▶ [About this exercise]: One line at a time, check the entries below for the word "которая", and copy each line that has it.

##########

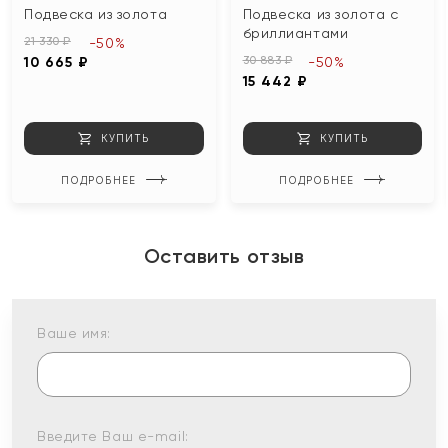
Подвеска из золота
Подвеска из золота с
бриллиантами
21 330 ₽
-50%
30 883 ₽
10 665 ₽
-50%
15 442 ₽
КУПИТЬ
КУПИТЬ
ПОДРОБНЕЕ
ПОДРОБНЕЕ
Оставить отзыв
Ваше имя:
Введите Ваш e-mail:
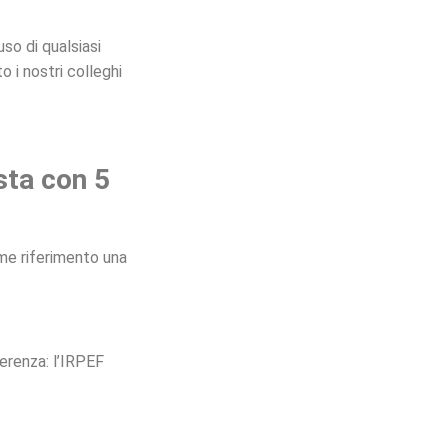
o di qualsiasi
o i nostri colleghi
sta con 5
e riferimento una
erenza: l’IRPEF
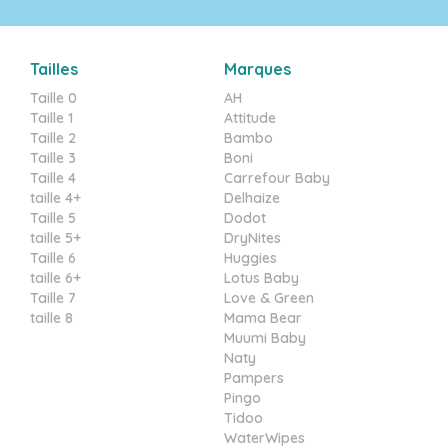
Tailles
Marques
Taille 0
AH
Taille 1
Attitude
Taille 2
Bambo
Taille 3
Boni
Taille 4
Carrefour Baby
taille 4+
Delhaize
Taille 5
Dodot
taille 5+
DryNites
Taille 6
Huggies
taille 6+
Lotus Baby
Taille 7
Love & Green
taille 8
Mama Bear
Muumi Baby
Naty
Pampers
Pingo
Tidoo
WaterWipes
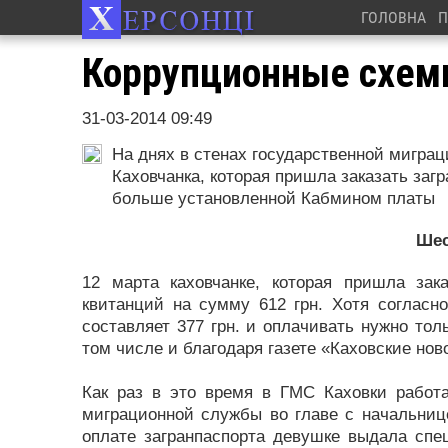
ГОЛОВНА
П
Коррупционные схем
31-03-2014 09:49
На днях в стенах государственной мигра
Каховчанка, которая пришла заказать загр
больше установленной Кабмином платы
Шес
12 марта каховчанке, которая пришла зак
квитанций на сумму 612 грн. Хотя согласн
составляет 377 грн. и оплачивать нужно тол
том числе и благодаря газете «Каховские но
Как раз в это время в ГМС Каховки работа
миграционной службы во главе с начальниц
оплате загранпаспорта девушке выдала спе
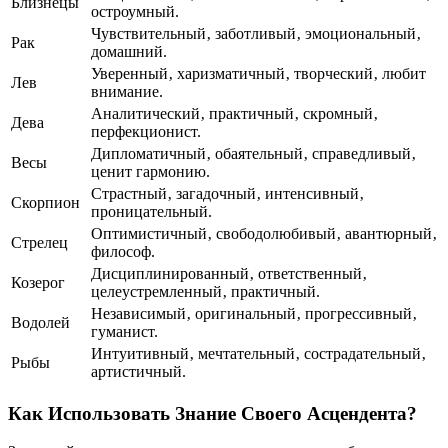
Близнецы
остроумный.
Чувствительный‚ заботливый‚ эмоциональный‚
Рак
домашний.
Уверенный‚ харизматичный‚ творческий‚ любит
Лев
внимание.
Аналитический‚ практичный‚ скромный‚
Дева
перфекционист.
Дипломатичный‚ обаятельный‚ справедливый‚
Весы
ценит гармонию.
Страстный‚ загадочный‚ интенсивный‚
Скорпион
проницательный.
Оптимистичный‚ свободолюбивый‚ авантюрный‚
Стрелец
философ.
Дисциплинированный‚ ответственный‚
Козерог
целеустремленный‚ практичный.
Независимый‚ оригинальный‚ прогрессивный‚
Водолей
гуманист.
Интуитивный‚ мечтательный‚ сострадательный‚
Рыбы
артистичный.
Как Использовать Знание Своего Асцендента?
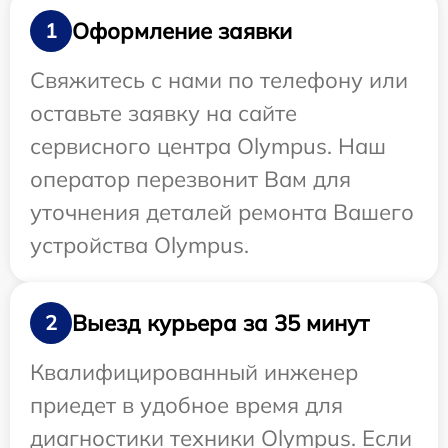
Оформление заявки
1
Свяжитесь с нами по телефону или
оставьте заявку на сайте
сервисного центра Olympus. Наш
оператор перезвонит Вам для
уточнения деталей ремонта Вашего
устройства Olympus.
Выезд курьера за 35 минут
2
Квалифицированный инженер
приедет в удобное время для
диагностики техники Olympus. Если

##########

▶ [Exercise answer]:
Каховчанка, которая пришла заказать загр
12 марта каховчанке, которая пришла зак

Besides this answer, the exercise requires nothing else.